All these months this servant had known what Helen believed no one knew in Shannon, the minutest details of that last scene with her husband.

There are no secrets. We may give alms so privately that the twin right hand of our left hand remains blissfully ignorant of what we spent on these alms. Nothing is easier than to conceal a good deed, if you really wish to do so, because it is not our nature to suspect each other of secret goodness. It is hard enough to obtain credit when we stand on the street corner and proclaim our charity in a loud voice, or get the whole beautiful thing exploited in the public press. This is what we usually do, being in some mortal doubt whether, after all, the reward promised by our Heavenly Father will be conferred openly enough or soon enough to pay for the unnatural expense of secrecy.
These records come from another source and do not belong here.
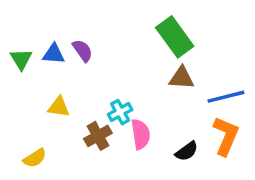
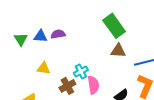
purple semicircle: (83, 51) -> (58, 34), turned -64

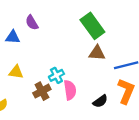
purple semicircle: (58, 34) -> (32, 23), moved, turned -112

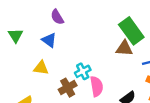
green rectangle: (92, 26) -> (131, 31), moved
blue triangle: (13, 37) -> (49, 40), moved, turned 32

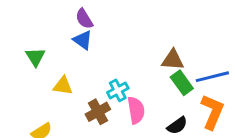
green rectangle: (131, 31) -> (182, 83), moved, size x0.7
green triangle: (16, 35) -> (35, 57), moved
blue triangle: (49, 40) -> (83, 40), moved

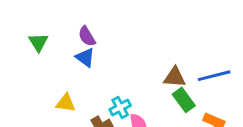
green triangle: (35, 57) -> (38, 42), moved
blue line: (212, 77) -> (214, 76), moved

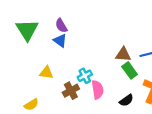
green triangle: (38, 42) -> (27, 30), size x1.6

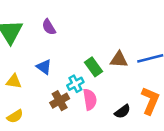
blue triangle: (60, 41) -> (44, 67), moved
green rectangle: (130, 70) -> (93, 67), moved
yellow triangle: (46, 73) -> (14, 81), moved

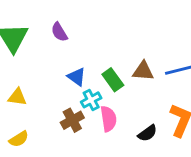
blue triangle: (44, 67) -> (77, 77), moved

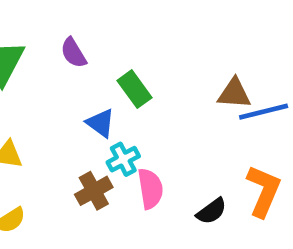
brown triangle: (143, 71) -> (234, 94), moved
green rectangle: (113, 80) -> (135, 89), moved

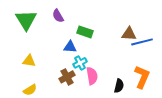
green rectangle: (135, 89) -> (85, 32), turned -35
blue triangle: (101, 123) -> (70, 47), turned -32
black semicircle: (212, 211) -> (119, 86), turned -40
This is a mistake, of course, because, while we are duly credited, the smiling, cynical interpretation placed upon our motive takes the shine off the deed and the alms.
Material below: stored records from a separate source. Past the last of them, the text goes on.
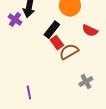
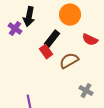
red rectangle: (57, 43) -> (46, 52), moved
gray cross: (86, 82) -> (86, 91), turned -32

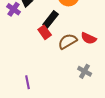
red semicircle: (90, 40) -> (89, 38), moved

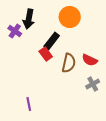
brown semicircle: (68, 41) -> (69, 63), turned 132
gray cross: (85, 71) -> (93, 84), moved, turned 32

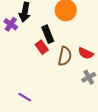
black rectangle: (52, 41) -> (48, 34), turned -60
purple line: (29, 104) -> (25, 97), turned -48

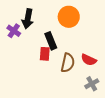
red rectangle: (42, 47) -> (45, 54), turned 40

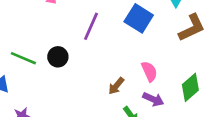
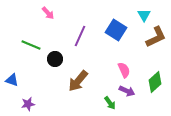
green line: (23, 58) -> (31, 45), moved
brown arrow: (116, 86) -> (78, 81), moved, size x1.6

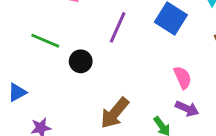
blue triangle: (12, 80) -> (17, 92), turned -48
brown arrow: (78, 81) -> (115, 113), moved

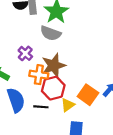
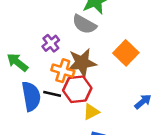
orange square: (88, 95) -> (126, 53), moved
black line: (41, 107) -> (52, 94), moved

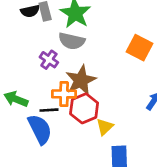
purple cross: (51, 43) -> (49, 60), moved
orange square: (126, 53) -> (139, 48), moved
black line: (52, 94) -> (49, 110), moved

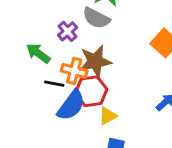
green arrow: (16, 99) -> (38, 53), moved
blue semicircle: (40, 129) -> (71, 105), moved, turned 48

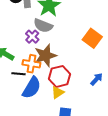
purple cross: (68, 31) -> (32, 37), moved
red hexagon: (91, 91) -> (60, 76), moved

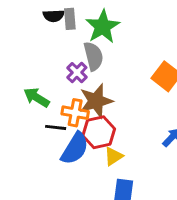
gray semicircle: (43, 26) -> (93, 56), turned -126
red hexagon: (60, 76) -> (99, 132), moved

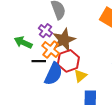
purple cross: (77, 73) -> (45, 31), moved
orange cross: (75, 113) -> (51, 49), turned 36

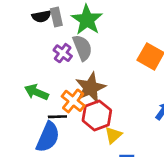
purple cross: (45, 31) -> (63, 53), moved
blue semicircle: (53, 74) -> (48, 137), moved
But let one of the best of us become involved in a doubtful deed, however innocently, and it is known. Witnesses spring from the very ground to swear to your guilt, even if you have gone into your closet to taste a pleasant fault. Even if, as in Helen’s case, the evidence is flimsy and circumstantial, there is always an eye that sees, an ear that hears, a tongue to tell what happened or what apparently happened. The deeper truth—the innocence of the wicked, the guilt of the saints—remains hidden save from the omniscience of the Almighty. This is why it seems to me highly probable that there really may be a super-record kept in a Book of Life far removed from the laws and judgments of this present world. We shall be graded accordingly, exalted or demoted, not so furiously condemned as our own heinous imaginations demand.


CHAPTER XX

The flamboyant display Helen made of her baby shocked Shannon and finally conquered the willful suspicions entertained by her neighbors. Her diffidence and reserve vanished. She was exalted. She glowed. She had passed into another state of being. This child had related her to everybody.

She would have Buck stop the car before the Shaw residence and summoned Mrs. Shaw forth to look at it and advise her about whether to keep stockings on it or not. Mrs. Shaw said she never did.

On the other hand, Mrs. Arnold said that would depend upon whether the baby was cutting her eye teeth. In that case she advised not only stockings, but a flannel band about the body. Did Mrs. Cutter know whether the little thing was approaching its second summer and stomach and eye teeth or not? This question was put very casually, but with a shrewd glance.

Helen said she would “see.” Whereupon she thrust an exploring finger into the squirming infant’s mouth, felt about in there, withdrew it, and announced that she could detect no heralding signs of these malignant teeth, but they might be coming. This was an unusually precocious baby! Therefore she would get the bands and keep the stockings on.